The International Labour Organization (ILO) published Gen AI: Occupational Segregation and Gender Equality in the World of Work (March 2026). The research brief draws on the ILO’s microdata covering 84 countries.
Human Level’s Take:
- Generative AI will be a big part of the future of work. It comes with advantages, like reducing workloads, increasing safety and improving worker well-being, but can also result in job loss and mental health impacts. Without ensuring adequate safeguards, it could also result in a far more unequal workforce.
- The ILO reports that female-dominated occupations like business administration and clerical work are almost twice as likely to be exposed to Gen AI compared to male-dominated fields like construction and manufacturing. They also have a higher automation risk (16% compared to 3%), putting more women at risk of losing their jobs.
- The effects vary by region, with 41% of jobs in high-income countries exposed compared to 11% in low-income countries; women face more Gen AI exposure than men in 88% of countries studied. The highest exposure of women to Gen AI is found in Pacific and Caribbean island nations, select European countries like the UK and Switzerland, and the Philippines, which have high representation of women in the services sector coupled with rapid AI growth.
- Longstanding occupational segregation, discriminatory norms, biased workplace practices, and macroeconomic policies are all at the root of this inequality. In addition, underrepresentation in STEM and AI fields can lead to embedding gender bias into AI tech, further widening the digital divide.
- Companies can help bridge the gender gap by ensuring that women workers have access to reskilling and upskilling opportunities and career counseling. At the development stage, companies can build gender equality and representation of women into the design, deployment and governance of new technologies. They can use more representative datasets to train systems and assess risks of bias to avoid embedding gender discrimination.
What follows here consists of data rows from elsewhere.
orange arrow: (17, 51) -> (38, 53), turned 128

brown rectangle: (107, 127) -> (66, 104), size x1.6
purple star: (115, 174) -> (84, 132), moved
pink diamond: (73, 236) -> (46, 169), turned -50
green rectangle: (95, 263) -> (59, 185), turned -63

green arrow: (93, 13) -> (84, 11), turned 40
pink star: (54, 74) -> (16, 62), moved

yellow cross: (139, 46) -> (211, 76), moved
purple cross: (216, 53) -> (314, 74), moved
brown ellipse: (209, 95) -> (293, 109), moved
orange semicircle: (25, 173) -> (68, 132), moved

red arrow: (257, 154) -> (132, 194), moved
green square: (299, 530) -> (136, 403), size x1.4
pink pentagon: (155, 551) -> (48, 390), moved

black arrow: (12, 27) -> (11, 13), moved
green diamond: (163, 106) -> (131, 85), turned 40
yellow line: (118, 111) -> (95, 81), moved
- These efforts need to be supported by government policies that level the playing field for women, including those that encourage women’s participation in the workforce and provide equal access to job opportunities of the future.
Some key takeaways:
- Disproportionate impacts on women workers: Generative AI (Gen AI) — AI that creates new content based on large language models — is transforming employment at an unprecedented pace, but its impacts fall unevenly along gender lines due to pre-existing inequalities in work and economic opportunity. This is important because exposure to AI can result in risks to workers, like job displacement or mental health effects. The ILO reports that female-dominated occupations like business administration and clerical work face nearly twice the exposure to Gen AI compared to male-dominated fields like construction and manufacturing (29% compared to 16%), and a far higher automation risk (16% compared to 3%). The effects also vary significantly by region and income level. Forty-one percent of jobs in high-income countries are exposed to Gen AI compared to just 11% in low-income countries. This also has implications for gender equality: women face greater Gen AI exposure than men in 88% of the countries studied, with the highest concentrations found in Pacific and Caribbean island nations, select European countries like the UK and Switzerland, and the Philippines. In large part, this is due to women's stronger representation in the services sector combined with the rapid growth of AI in these countries. Without deliberate intervention, Gen AI risks deepening existing gender inequalities.
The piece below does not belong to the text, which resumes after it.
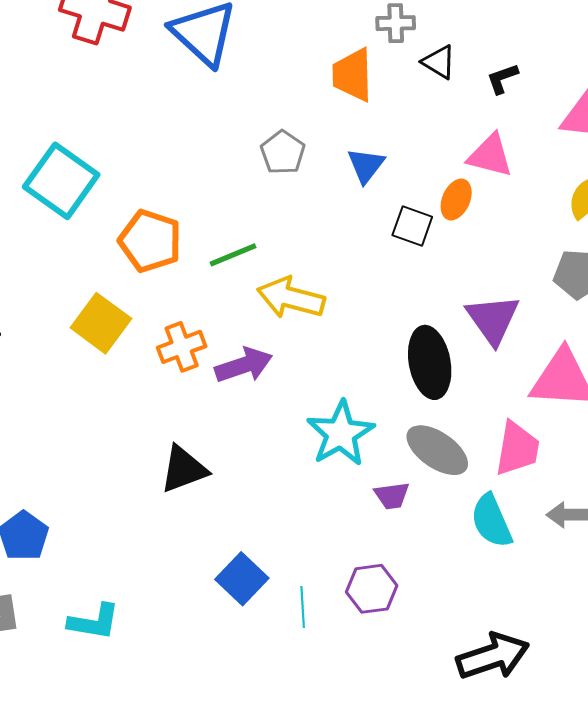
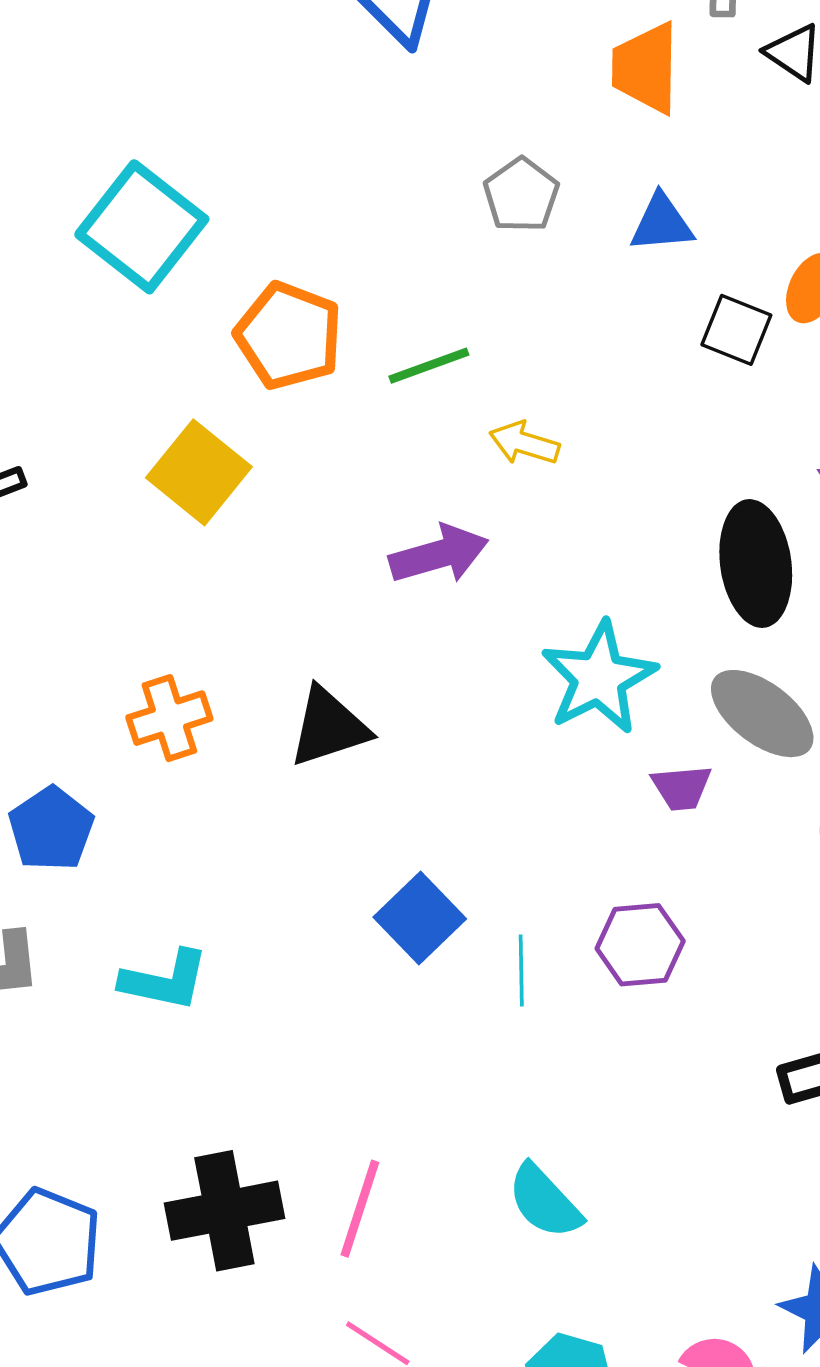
blue triangle: (366, 165) -> (662, 223), turned 45
yellow arrow: (291, 298) -> (524, 443), size x0.6
orange cross: (182, 347) -> (169, 718), moved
- Root causes of inequality: What’s driving the inequality? The ILO attributes this to longstanding occupational segregation, which is sustained by discriminatory norms, biased workplace practices, and macroeconomic policies that limit women's equality of opportunity. While Gen AI is expected to create growth in tech-intensive sectors, women remain significantly underrepresented in STEM and the AI workforce (just 30% globally), which limits their ability to benefit from and shape these developments. Underrepresentation also risks embedding gender bias into AI technologies themselves, further widening the digital divide. Beyond job numbers, Gen AI's deeper impact lies in reshaping work quality: it can intensify workloads, reduce autonomy, and introduce bias, but also holds potential to ease physical demands, improve well-being, and advance workplace equality. But for women workers to benefit from these advantages, Gen AI needs to be designed inclusively and supported by strong labour market institutions and meaningful social dialogue.
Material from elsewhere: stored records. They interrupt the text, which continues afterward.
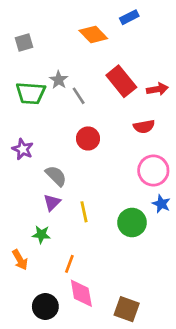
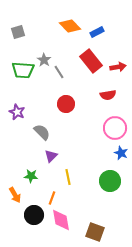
blue rectangle: (129, 17) -> (97, 32), moved
purple triangle: (52, 203) -> (51, 156), moved
yellow line: (84, 212) -> (68, 177), moved
green circle: (132, 223) -> (110, 181), moved
black circle: (45, 307) -> (34, 215), moved

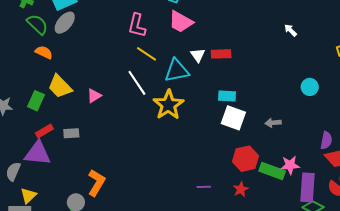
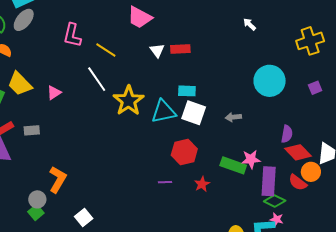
pink L-shape: (137, 25) -> (72, 35), moved
cyan triangle: (177, 71) -> (164, 112), moved
cyan circle: (310, 87) -> (270, 81), size x1.8
red hexagon: (245, 159) -> (184, 152), moved

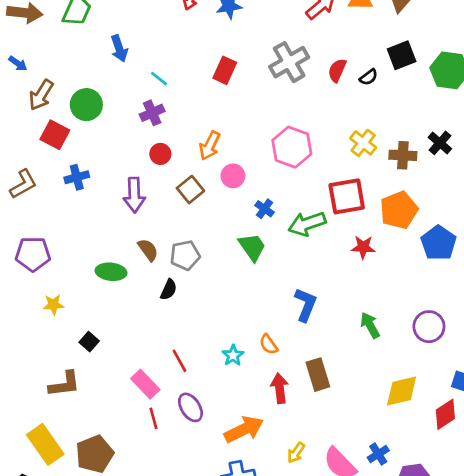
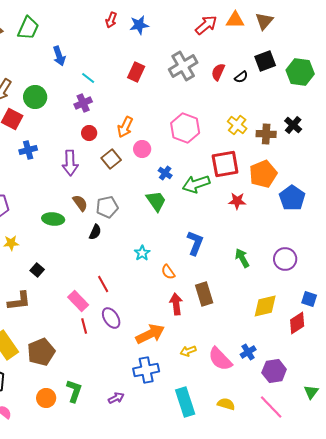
cyan star: (233, 355) -> (142, 253), moved
yellow arrow: (296, 453) -> (188, 351), turned 35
- What’s needed: The ILO outlines a number of considerations to ensure that the risks of AI don’t outweigh the benefits. One key need is embedding gender equality in the design, deployment and governance of new technologies. This relies on efforts to reduce bias in development, using more representative datasets to train systems, and safeguarding against bias through bias audits or risk assessments. In addition, ensuring that women and other vulnerable groups are represented at the development stage is critical. The ILO also points to expectations for governments to address structural causes of inequality in the workplace and in unpaid care responsibilities. Labour market policies to ensure women’s access to quality jobs will need to be accompanied by care leave policies, services and infrastructure to create greater equality in the world of work.